The report suggests that the measures taken to cool down the current "frenzied" market won’t solve the fundamental problems that started driving up Toronto house prices years ago.
"While there is a need to take action to remove speculative-type purchasers from the [Greater Toronto Area] housing market, this is not a solution to improving housing affordability ... over the longer-term," the report states.
The study cited research from 2005 which predicted that, in order to meet demand, the GTA’s housing mix should be 70 per cent single-family homes and 30 per cent apartments/condos between 2001 and 2011.
But thanks to strict density requirements put in place under the 2006 plan, only 46 per cent of residences built during that time were single-family homes.
"The blame falls largely on the provincial government and municipalities for failing to respond effectively to the expected demand," the report said.
The growth plan also slowed down the expansion of municipal services like water and sewers, the report says, reducing the supply of developable land, the report said.
Greater Toronto housing is the least affordable it has been since the late 1980s, according to estimates from various housing affordability indices.
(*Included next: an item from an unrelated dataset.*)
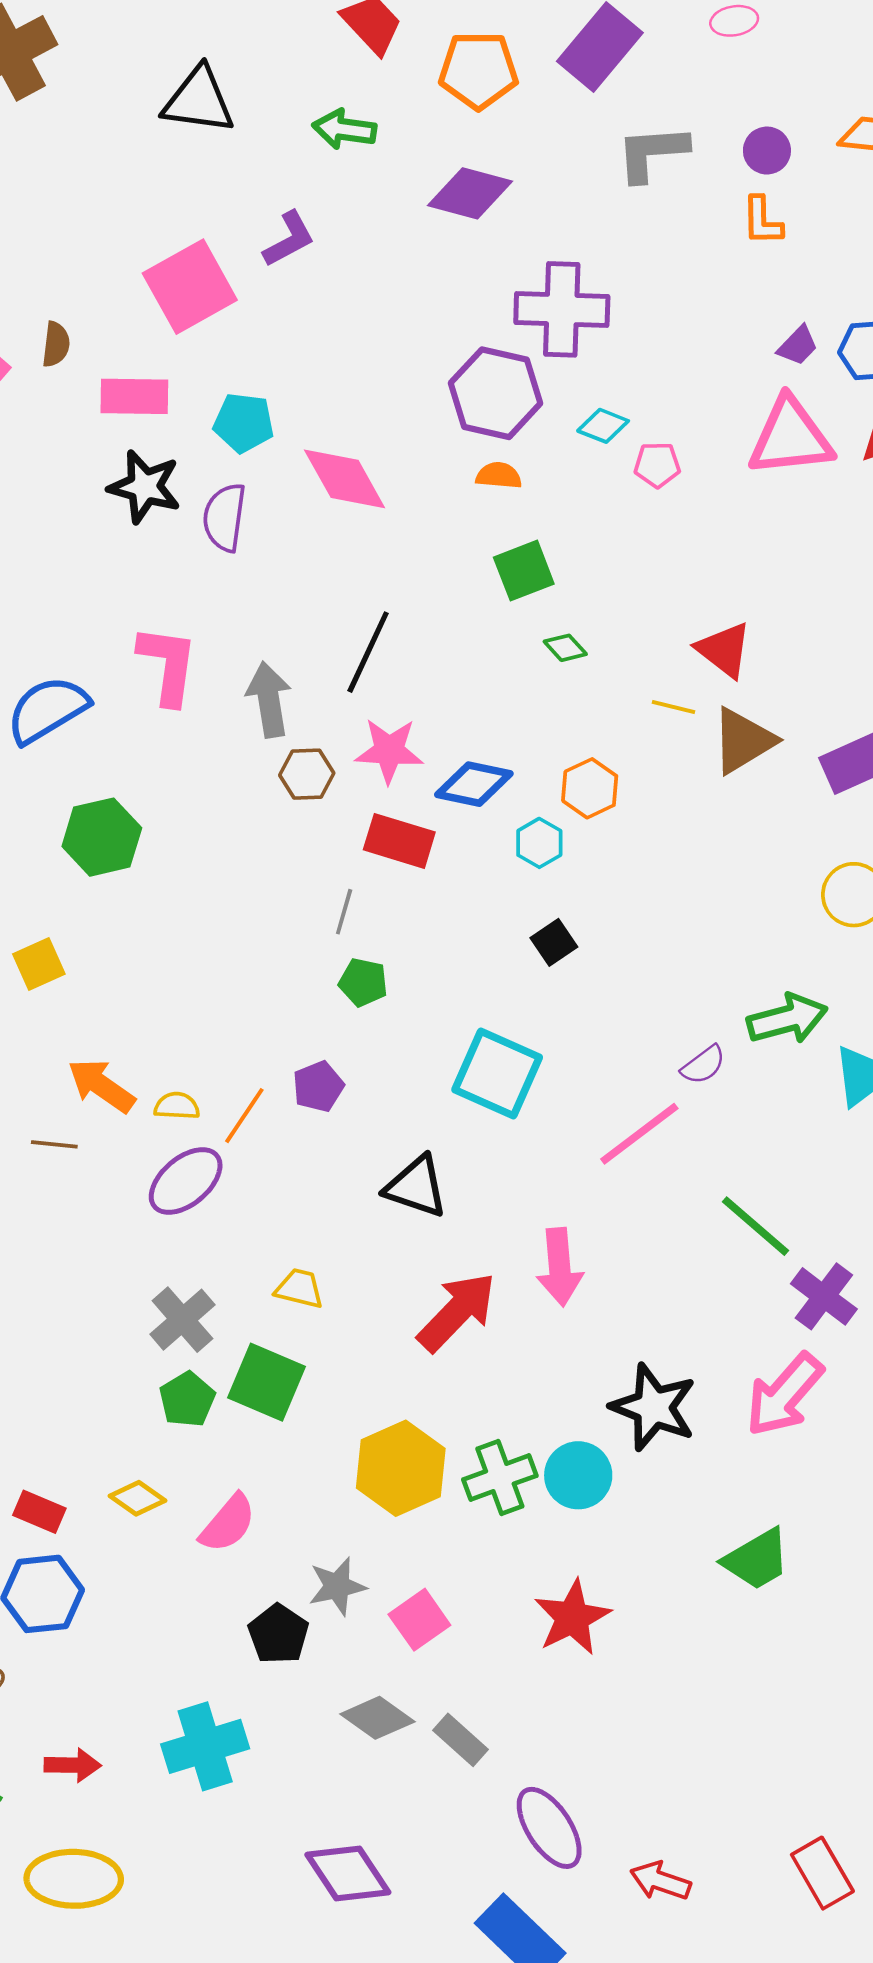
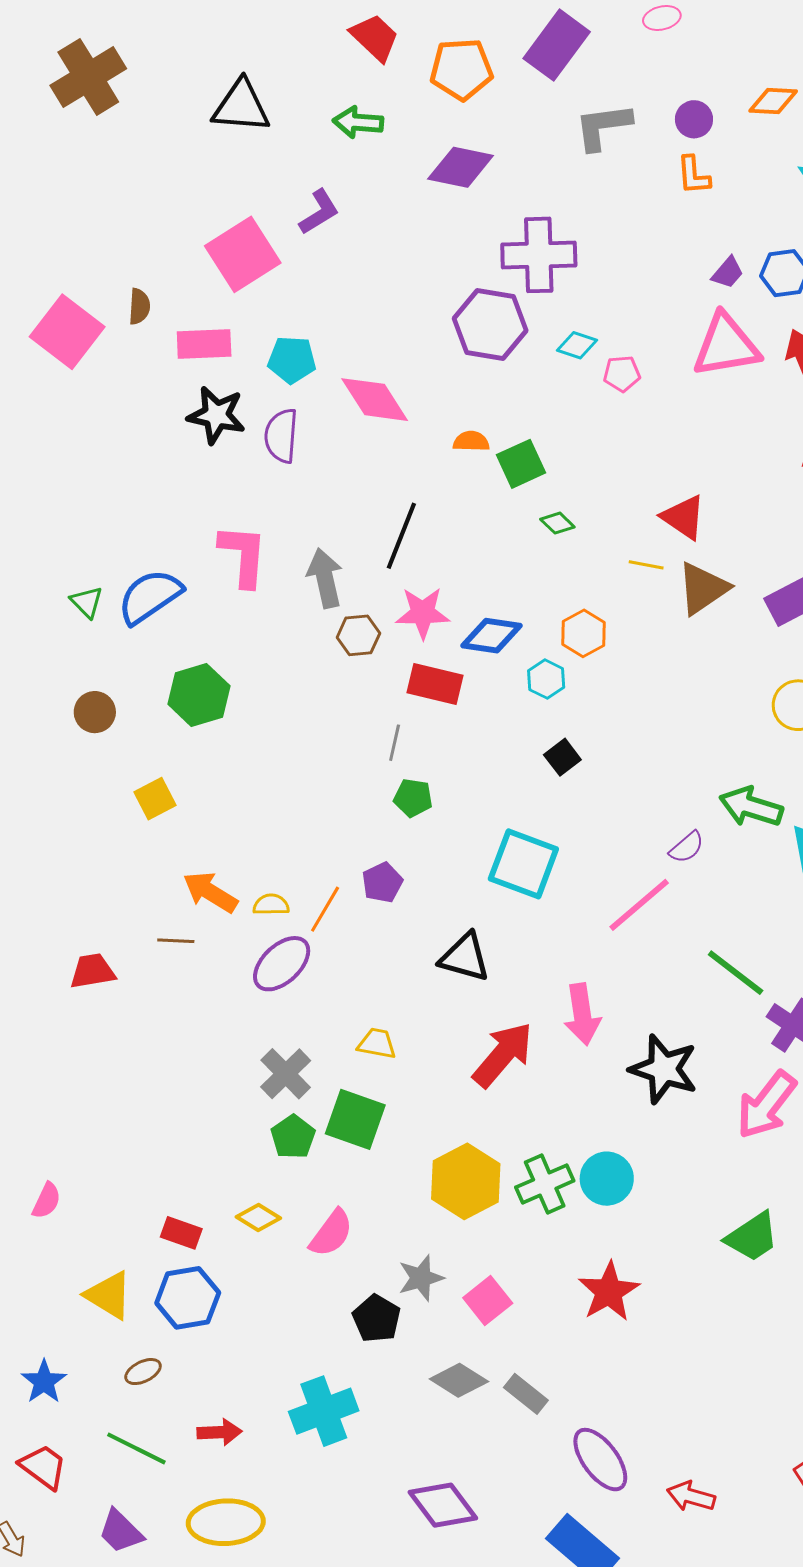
orange semicircle: (499, 475) -> (471, 441), moved
green arrow: (787, 1019) -> (751, 807), turned -144
black star: (654, 1407) -> (664, 1069), moved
At that time, mortgage rates were in the double digits.
The average house price in Greater Toronto jumped 33 per cent in the past year, averaging $916,567 in March, including condos. The average price of a single-family home in the city of Toronto is now $1.57 million.
New data from TREB released Tuesday shows that rapid price growth has spread to the condo market as well. The average Greater Toronto condo sold for $489,551 in the first quarter of this year, up 24.3 per cent from the same period a year earlier.
"Market conditions became much tighter in the condominium apartment segment over the past year, with sales accounting for a greater share of listings," said TREB’s director of market analysis, Jason Mercer.
The report squares with the arguments made by some developers, who argue long approval times and lack of serviced land is slowing down home construction.
Some of them also argue that the Greenbelt around Greater Toronto is driving up prices by limiting land.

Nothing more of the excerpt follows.